Trump told a raucous crowd at CPAC in National Harbor, Md., that he would recommit to prioritizing U.S. interests and praised "patriots" in attendance.
“The men and women here today are on the front lines of protecting America’s interests, defending America’s values, and reclaiming our nation’s priceless heritage," Trump said during a fiery two-hour address. "With your help, we are reversing decades of blunders and betrayals. These are serious, serious betrayals to our nation and to everything we stand for. It’s been done by the failed ruling class that enriched foreign countries at our expense. It wasn’t America first; in many cases it was America last. Those days are over, long over.”
For Vinograd, those remarks evoked not patriotism, but the systematic gassing and slaughtering of millions of Jews, Slavs, homosexuals, and other minority groups.
"Preserving your heritage, reclaiming our heritage -- that sounds a lot like a certain leader that killed members of my family and about 6 million other Jews in the 1940s," Vinograd told CNN anchor Ana Cabrera, who had prompted Vinograd by ominously arguing that Trump's language “taps into historically darker times."
Vinograd added that "the president talks about preserving our heritage as a catch-all for implementing policies that misallocate resources" and charged that "he pretends there are massive flows of illegal immigrants coming over our borders and is spending billions of dollars on a border wall emergency, instead of paying attention to real national security threats."
According to Vinograd, Trump "sounds a lot like despotic leaders that have talked about white heritage and white nationalism around the world and is putting resources in the wrong place, and pretending that there are foreign people trying to influence our country in a way that just isn’t accurate."
But several conservative commentators quickly pointed out that Trump, in fact, sounded less like Hitler and more like Biden at the 2011 Florida Democratic Party state convention, when he was stumping for Obama's re-election.
“It’s time to stand up," Biden yelled to the crowd. "It’s time to fight back. It’s time to reclaim our heritage, and it’s time and we are ready. ... We are looking for this fight!
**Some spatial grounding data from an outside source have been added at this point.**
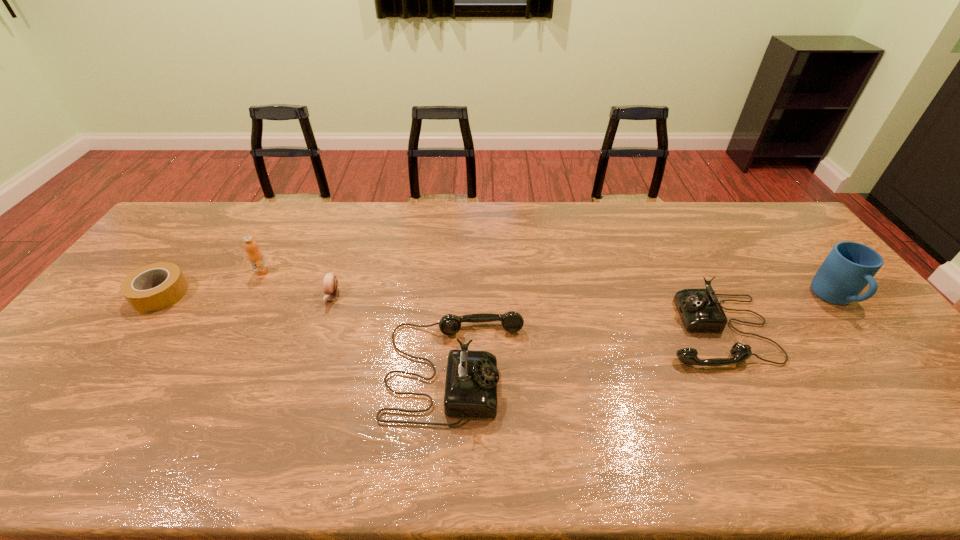 Image resolution: width=960 pixels, height=540 pixels. Identify the location of free point at the far edge. (227, 217).

Where is `vacant space at the near edge of the desktop`? Image resolution: width=960 pixels, height=540 pixels. vacant space at the near edge of the desktop is located at coordinates (80, 411).

Find the location of a particular element. The width and height of the screenshot is (960, 540). blank area at the left edge is located at coordinates (175, 242).

The height and width of the screenshot is (540, 960). In the image, there is a desktop. Identify the location of vacant space at the right edge. (792, 242).

This screenshot has width=960, height=540. Find the location of `blank space at the far right corner of the desktop`. blank space at the far right corner of the desktop is located at coordinates (778, 213).

You are a GUI agent. You are given a task and a screenshot of the screen. Output one action in this format:
    pyautogui.click(x=<x>, y=<y>)
    Task: Click on the unoccupied area between the left telephone and the second object from left to right
    
    Given the screenshot: What is the action you would take?
    pyautogui.click(x=359, y=320)

The image size is (960, 540). In order to click on free space between the second object from left to right and the shorter telephone in this screenshot , I will do `click(489, 300)`.

Identify the location of unoccupied area between the duct tape and the taller telephone. The height and width of the screenshot is (540, 960). (308, 332).

Where is `free space between the fourth tallest object and the farthest object`? This screenshot has height=540, width=960. free space between the fourth tallest object and the farthest object is located at coordinates (489, 300).

Where is `free space between the taller telephone and the third shortest object`? The image size is (960, 540). free space between the taller telephone and the third shortest object is located at coordinates (586, 349). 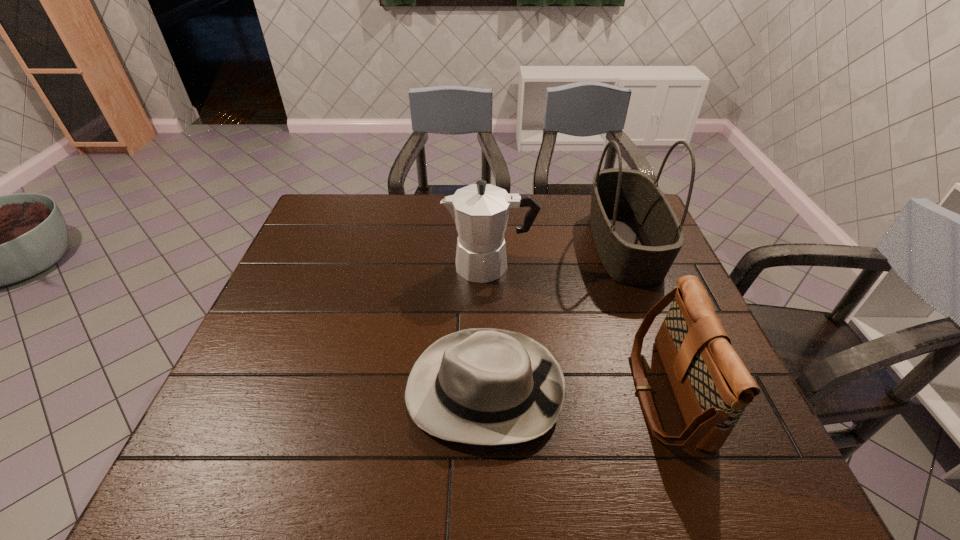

The future of our country depends on it." Biden added: "It's long past time we get back up, that we stand up, that we reclaim what every American thought was their birthright: the American Dream."
Vinograd also argued that Trump had made "Russia's job a lot easier" by "denigrat[ing] our institutions, the Department of Justice and U.S. Congress; he spread misinformation and conspiracy theories, he undermined the credibility of several of our institutions, he sewed divisions, he sewed confusion, he was speaking to his base, but he was also saying things that really looked like Vladimir Putin scripted his speech."
Although Vinograd posted a video of her own comments to Twitter over the weekend, backlash was relentless not only to her Hitler remark, but also to CNN's decision to hire Vinograd as a national security analyst -- a seemingly nonpartisan title -- without clearly reminding viewers that she works at the Biden Institute.
"That thing where you are QAnon-level crazy but you are still allowed to be a 'national security analyst' for CNN," Matt Wolking, a GOP congressional communications director, wrote on Twitter.
"In less than 90 seconds, Sam: 1) Made a Hitler comparison 2) Denied there are massive numbers of illegal immigrants crossing our borders 3) Spread a bonkers conspiracy theory that the real goal of Trump's speech to CPAC was to serve Putin's interests," Wolking added.
Arthur Schwartz, a Republican political operative with close ties to the Trump administration, pointed out that Trump has behaved in a decidedly un-Nazi-like manner in several high-profile matters.
"The president’s chairman of the commission for the preservation of America’s heritage is an Orthodox Jew from New York. Keep talking about Nazis you clown."
Biden is almost certain to run for president in 2020, a source with direct knowledge told Fox News last month, although the precise timing of his potential entrance in the race remains unclear. The former vice president has conducted extensive outreach to former colleagues, grassroots activists and contributors.